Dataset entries
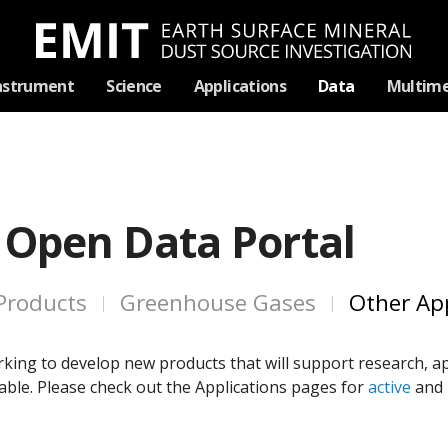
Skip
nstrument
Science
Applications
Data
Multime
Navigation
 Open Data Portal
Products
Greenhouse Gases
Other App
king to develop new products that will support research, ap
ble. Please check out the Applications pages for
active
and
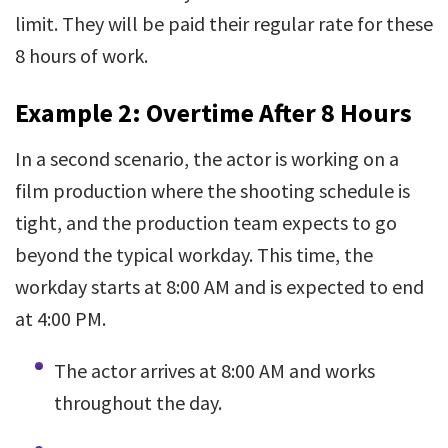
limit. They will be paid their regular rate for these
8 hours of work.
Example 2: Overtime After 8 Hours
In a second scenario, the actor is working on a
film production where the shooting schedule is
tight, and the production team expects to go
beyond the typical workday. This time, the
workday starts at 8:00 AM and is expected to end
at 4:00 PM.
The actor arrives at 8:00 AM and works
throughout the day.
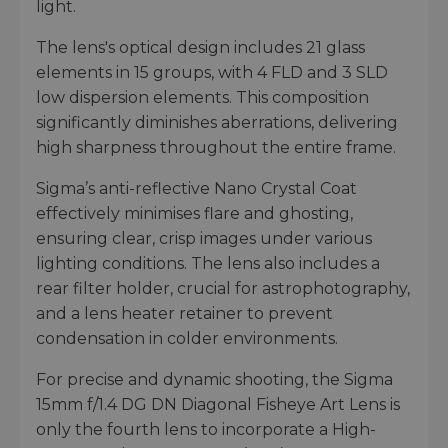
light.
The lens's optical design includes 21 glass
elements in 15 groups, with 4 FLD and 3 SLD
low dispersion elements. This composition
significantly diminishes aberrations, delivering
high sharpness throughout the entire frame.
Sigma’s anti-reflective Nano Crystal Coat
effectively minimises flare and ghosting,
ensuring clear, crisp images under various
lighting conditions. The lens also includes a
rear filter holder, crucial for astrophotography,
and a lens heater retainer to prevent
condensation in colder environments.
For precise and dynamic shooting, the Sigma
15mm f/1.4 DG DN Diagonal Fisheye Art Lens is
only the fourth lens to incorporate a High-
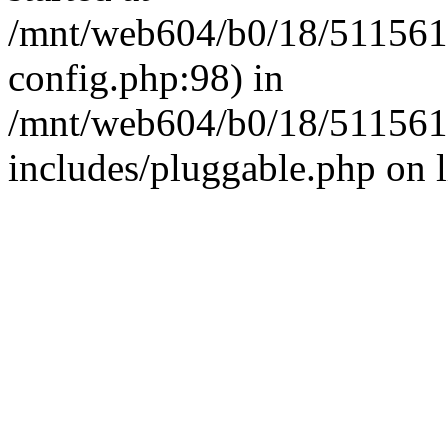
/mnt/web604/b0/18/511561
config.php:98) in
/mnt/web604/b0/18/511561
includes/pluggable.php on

*PROMPT*. Across all the lines above, repeat the wording exactly and omit the pictures.

*TASK ANSWER*.
Skip
nstrument
Science
Applications
Data
Multime
Navigation
 Open Data Portal
Products
Greenhouse Gases
Other App
king to develop new products that will support research, ap
ble. Please check out the Applications pages for
active
and
limit. They will be paid their regular rate for these
8 hours of work.
Example 2: Overtime After 8 Hours
In a second scenario, the actor is working on a
film production where the shooting schedule is
tight, and the production team expects to go
beyond the typical workday. This time, the
workday starts at 8:00 AM and is expected to end
at 4:00 PM.
The actor arrives at 8:00 AM and works
throughout the day.
light.
The lens's optical design includes 21 glass
elements in 15 groups, with 4 FLD and 3 SLD
low dispersion elements. This composition
significantly diminishes aberrations, delivering
high sharpness throughout the entire frame.
Sigma’s anti-reflective Nano Crystal Coat
effectively minimises flare and ghosting,
ensuring clear, crisp images under various
lighting conditions. The lens also includes a
rear filter holder, crucial for astrophotography,
and a lens heater retainer to prevent
condensation in colder environments.
For precise and dynamic shooting, the Sigma
15mm f/1.4 DG DN Diagonal Fisheye Art Lens is
only the fourth lens to incorporate a High-
/mnt/web604/b0/18/511561
config.php:98) in
/mnt/web604/b0/18/511561
includes/pluggable.php on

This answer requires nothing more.